A Story
About the Work





Binh Do

IN THE YEAR THAT L PASSED, everything in my life began to change, but it wasn’t because she passed that everything in my life changed. I didn’t know her.

Back then, I was a student Working in the creative writing department of our college, in the north of California, where she had been a professor for much longer than I had been alive. At the age of eighty-seven, L was highly celebrated—fellowships from Lannan and the Rosenbergs, Pulitzer Prizes and National Book Awards, even whispers that she might win the Nobel Prize in Literature—and considered one of the finest writers Working in poetry in the twenty-first century. I knew none of this upon meeting her, however. I didn’t know anything. Instead, I asked her if she was some kind of professor or something. She nodded, with a smile, and let out a breath from her nose before disappearing into her tiny office. Something like that.

In lecture halls and seminar rooms, she taught many of the greats—T. S. Eliot, Ezra Pound, W. B. Yeats—to graduate students while I, in my tiny office, filed away the papers, sharpened and stocked the pencils, ran the letter opener under the narrow slits of envelopes. In the rare occasion when she would be in her tiny office, right beside mine, I could hear, through the crevices of our doors slightly ajar, the sounds of her writing something in pencil, erasing that something just as often. Sometimes, she would ask something of me. Get me this and that book out of the library stacks.
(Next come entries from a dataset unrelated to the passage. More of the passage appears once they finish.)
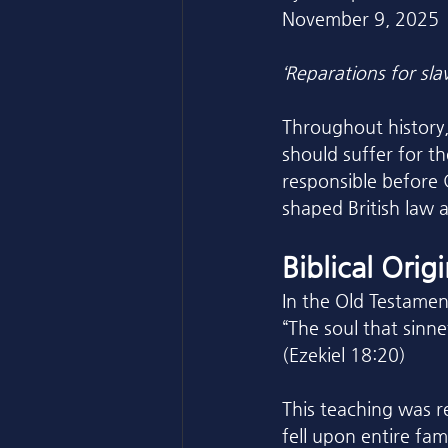
November 9, 2025
‘Reparations for slav
Throughout history,
should suffer for th
responsible before 
shaped British law 
Biblical Orig
In the Old Testamen
“The soul that sinnet
(Ezekiel 18:20)
This teaching was re
fell upon entire fa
How about you go send this to a good friend of mine through the mail. A glass of water, please.

For the year that I worked in the creative writing department, we both went about our days in that subtle, continuous rhythm of the Work. In whatever time I could steal in between answering emails on the computer or preparing rooms for readings, I wrote my short stories that no one would ever see and no magazine in America would ever care to publish—even tried my hand at poetry—stole the massive volume of L’s collected Work from the bookshelf in our office and riffled through the poems slowly, but surely, only to realize that there was no chance at all that I could ever be a poet—turned some fiction in, instead, anyhow, to The Threepenny Review and The Paris Review, to no avail, of course—and wondered when I would ever, if at any time at all, arrive at my dream of becoming a writer of some sort. I would wonder, too, what L was up to in what would end up being her last days.
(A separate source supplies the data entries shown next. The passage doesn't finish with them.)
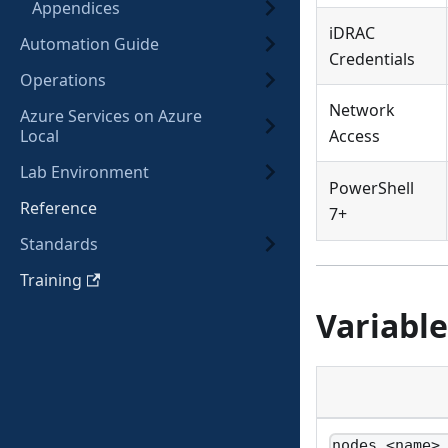
Appendices
iDRAC
Automation Guide
Credentials
Operations
Network
Azure Services on Azure
Local
Access
Lab Environment
PowerShell
Reference
7+
Standards
Training
Variable
nodes.<name>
Early in my knowing her—taking knowing very lightly, almost meaninglessly—she asked me something. What are you doing with your life. I shook my head and smiled halfway, not knowing what to say to her. I suppose I want to be a writer. What do you write. I write short stories. Ah, difficult. Yes. There’s a very complicated architecture about those things. Yes, very. Good luck to you in that endeavor. Thank you. Mhm. Well, do you have any advice for that? What, writing a short story. Well, just being a writer in general. Oh—no. Ah, I see. Sorry. She then disappeared into her tiny office again, and I, too, to mine, to write—and write—and write.

L passed at the turn of the fall when just about everything got a little cooler but not quite cold—California. It was sudden, on a Tuesday, hardly in the morning. Those close to her said that she had gone quietly, and in her sleep. She had not been Working on anything.
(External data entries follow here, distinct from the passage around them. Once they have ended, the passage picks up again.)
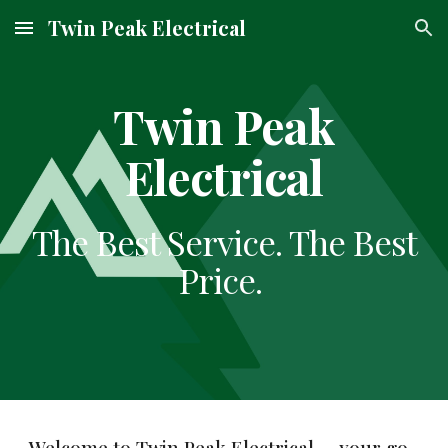
Twin Peak Electrical
Skip to main content
Skip to navigation
Twin Peak
Electrical
The Best Service. The Best
Price.
Welcome to Twin Peak Electrical — your go-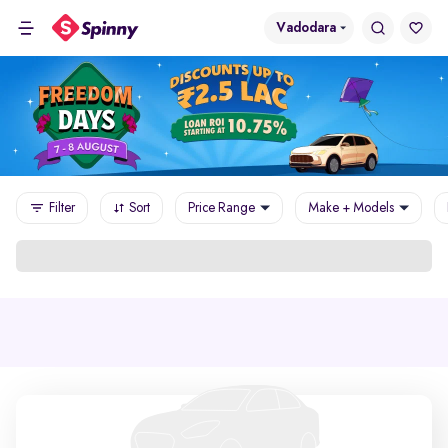
Vadodara
Filter
Sort
Price Range
Make + Models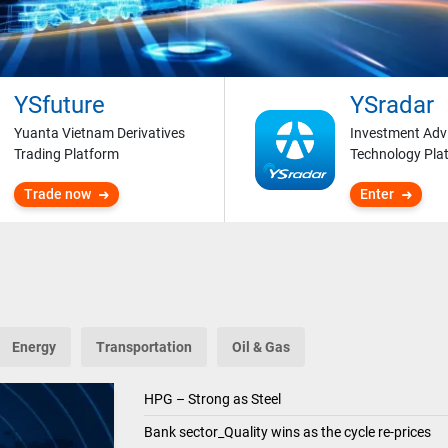
YSfuture
YSradar
Yuanta Vietnam Derivatives
Investment Adv
Trading Platform
Technology Pla
Trade now
Enter
Energy
Transportation
Oil & Gas
HPG – Strong as Steel
Bank sector_Quality wins as the cycle re-prices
Normally, the days of mine went from then on. I graduated from college. I published in a magazines that people really, actually read. I went to writing conferences in the American South and scored residencies in New England. I sold a book, and then many more, every few years. I did readings, won prizes, gave talks, taught as a visiting faculty at several graduate programs, judged contests with thirty-dollar fees. I did the Work—and did the Work—and did the Work. Was that really all there was to it, the Work? Was I doing it? Was that what it meant to be a writer? Was I actually one? Was that the road upon which L had taken her whole life, until her death? Many, many times, I wished I could do so little as just ask her a question.



Binh Do is a writer of both Northern and Southern Vietnamese descent.